• [Exercise brief]
An exact copy of the lines from the top of the data through the line with "Rabbi Ahron Lopiansky" is what you should give, with no pictures in it.
------ Exercise data
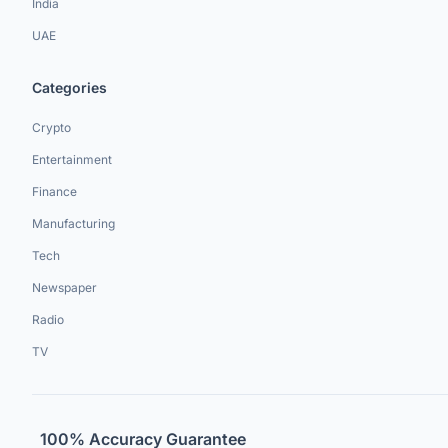
India
UAE
Categories
Crypto
Entertainment
Finance
Manufacturing
Tech
Newspaper
Radio
TV
100% Accuracy Guarantee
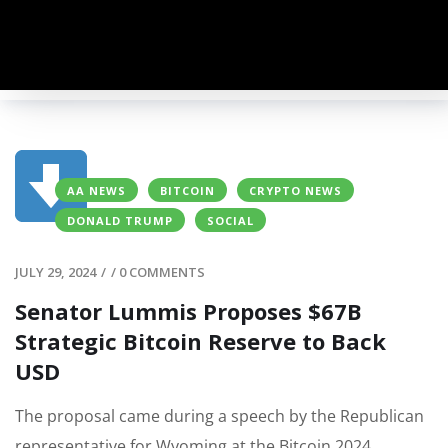
AA NEWS
BITCOIN
CRYPTO NEWS
DONALD TRUMP
SOCIAL
JULY 29, 2024
/
/
0 COMMENTS
Senator Lummis Proposes $67B
Strategic Bitcoin Reserve to Back
USD
The proposal came during a speech by the Republican
representative for Wyoming at the Bitcoin 2024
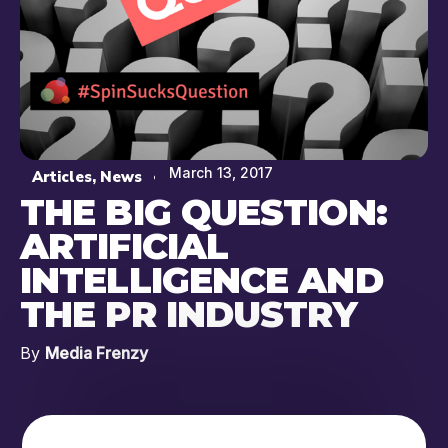
March 13, 2017
Articles
,
News
THE BIG QUESTION:
ARTIFICIAL
INTELLIGENCE AND
THE PR INDUSTRY
By
Media Frenzy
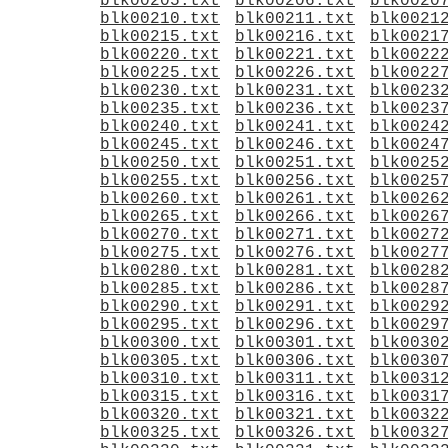
blk00205.txt
blk00206.txt
blk0020
blk00210.txt
blk00211.txt
blk0021
blk00215.txt
blk00216.txt
blk0021
blk00220.txt
blk00221.txt
blk0022
blk00225.txt
blk00226.txt
blk0022
blk00230.txt
blk00231.txt
blk0023
blk00235.txt
blk00236.txt
blk0023
blk00240.txt
blk00241.txt
blk0024
blk00245.txt
blk00246.txt
blk0024
blk00250.txt
blk00251.txt
blk0025
blk00255.txt
blk00256.txt
blk0025
blk00260.txt
blk00261.txt
blk0026
blk00265.txt
blk00266.txt
blk0026
blk00270.txt
blk00271.txt
blk0027
blk00275.txt
blk00276.txt
blk0027
blk00280.txt
blk00281.txt
blk0028
blk00285.txt
blk00286.txt
blk0028
blk00290.txt
blk00291.txt
blk0029
blk00295.txt
blk00296.txt
blk0029
blk00300.txt
blk00301.txt
blk0030
blk00305.txt
blk00306.txt
blk0030
blk00310.txt
blk00311.txt
blk0031
blk00315.txt
blk00316.txt
blk0031
blk00320.txt
blk00321.txt
blk0032
blk00325.txt
blk00326.txt
blk0032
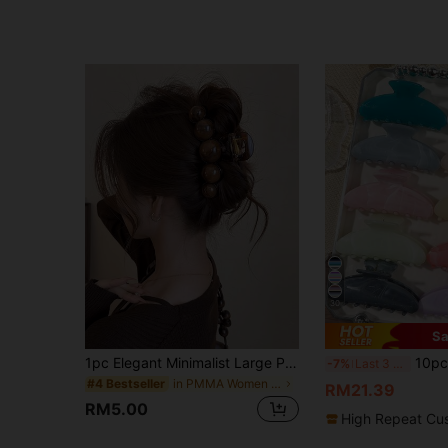
30
Sa
1pc Elegant Minimalist Large Pearl Hair Clip, Suitable For Party, Travel, Outfit Matching, Hairstyle Decoration, Wedding, Gathering And Daily Wear
10pcs Morandi Color Marble Gradient
-7%
Last 3 days
in PMMA Women Hair Accessories
#4 Bestseller
RM21.39
RM5.00
High Repeat Cu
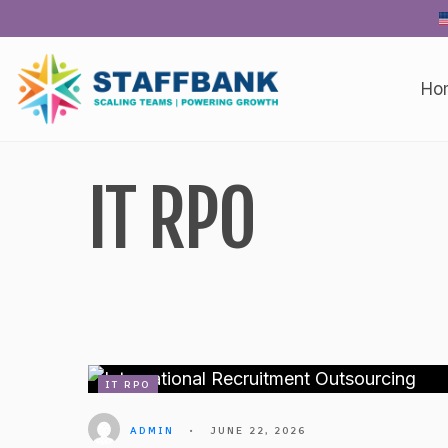
Skip
to
content
Ho
IT RPO
IT RPO
ADMIN
•
JUNE 22, 2026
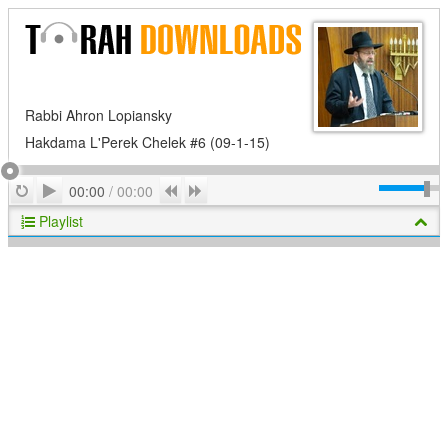
Rabbi Ahron Lopiansky
Hakdama L'Perek Chelek #6 (09-1-15)
Play
Repeat
Previous
Next
00:00
/
00:00
Playlist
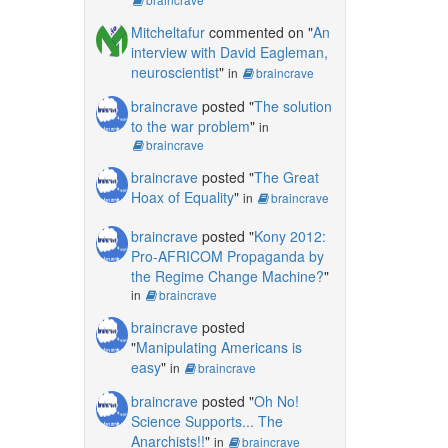
Mitcheltafur
commented on "
An
interview with David Eagleman,
neuroscientist
"
in
braincrave
braincrave
posted "
The solution
to the war problem
"
in
braincrave
braincrave
posted "
The Great
Hoax of Equality
"
in
braincrave
braincrave
posted "
Kony 2012:
Pro-AFRICOM Propaganda by
the Regime Change Machine?
"
in
braincrave
braincrave
posted
"
Manipulating Americans is
easy
"
in
braincrave
braincrave
posted "
Oh No!
Science Supports... The
Anarchists!!
"
in
braincrave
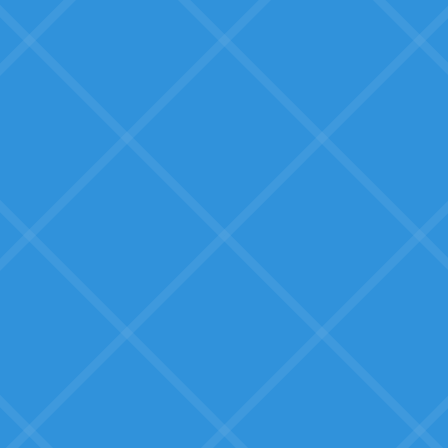
doesn't fit
We need solutions built by
someone who understands our
business.
What SMBs Seek:
Education and clarity
Real guidance on what AI can do
for their specific situation: not
generic hype.
Proven solutions, not
experimental tech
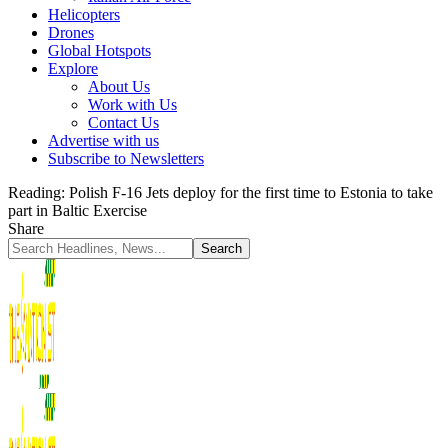
Helicopters
Drones
Global Hotspots
Explore
About Us
Work with Us
Contact Us
Advertise with us
Subscribe to Newsletters
Reading:
Polish F-16 Jets deploy for the first time to Estonia to take
part in Baltic Exercise
Share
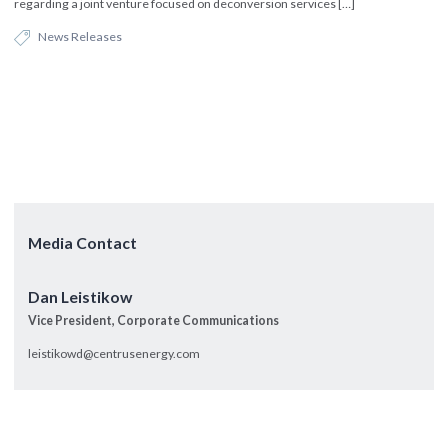
regarding a joint venture focused on deconversion services […]
News Releases
Media Contact
Dan Leistikow
Vice President, Corporate Communications
leistikowd@centrusenergy.com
------------
• [Solution]
India
UAE
Categories
Crypto
Entertainment
Finance
Manufacturing
Tech
Newspaper
Radio
TV
100% Accuracy Guarantee
AA NEWS
BITCOIN
CRYPTO NEWS
DONALD TRUMP
SOCIAL
JULY 29, 2024
/
/
0 COMMENTS
Senator Lummis Proposes $67B
Strategic Bitcoin Reserve to Back
USD
The proposal came during a speech by the Republican
representative for Wyoming at the Bitcoin 2024
March 13, 2017
Articles
,
News
THE BIG QUESTION:
ARTIFICIAL
INTELLIGENCE AND
THE PR INDUSTRY
By
Media Frenzy
blk00205.txt
blk00206.txt
blk0020
blk00210.txt
blk00211.txt
blk0021
blk00215.txt
blk00216.txt
blk0021
blk00220.txt
blk00221.txt
blk0022
blk00225.txt
blk00226.txt
blk0022
blk00230.txt
blk00231.txt
blk0023
blk00235.txt
blk00236.txt
blk0023
blk00240.txt
blk00241.txt
blk0024
blk00245.txt
blk00246.txt
blk0024
blk00250.txt
blk00251.txt
blk0025
blk00255.txt
blk00256.txt
blk0025
blk00260.txt
blk00261.txt
blk0026
blk00265.txt
blk00266.txt
blk0026
blk00270.txt
blk00271.txt
blk0027
blk00275.txt
blk00276.txt
blk0027
blk00280.txt
blk00281.txt
blk0028
blk00285.txt
blk00286.txt
blk0028
blk00290.txt
blk00291.txt
blk0029
blk00295.txt
blk00296.txt
blk0029
blk00300.txt
blk00301.txt
blk0030
blk00305.txt
blk00306.txt
blk0030
blk00310.txt
blk00311.txt
blk0031
blk00315.txt
blk00316.txt
blk0031
blk00320.txt
blk00321.txt
blk0032
blk00325.txt
blk00326.txt
blk0032
30
Sa
1pc Elegant Minimalist Large Pearl Hair Clip, Suitable For Party, Travel, Outfit Matching, Hairstyle Decoration, Wedding, Gathering And Daily Wear
10pcs Morandi Color Marble Gradient
-7%
Last 3 days
in PMMA Women Hair Accessories
#4 Bestseller
RM21.39
RM5.00
High Repeat Cu
Skip
to
content
Ho
IT RPO
IT RPO
ADMIN
•
JUNE 22, 2026
Rabbi Ahron Lopiansky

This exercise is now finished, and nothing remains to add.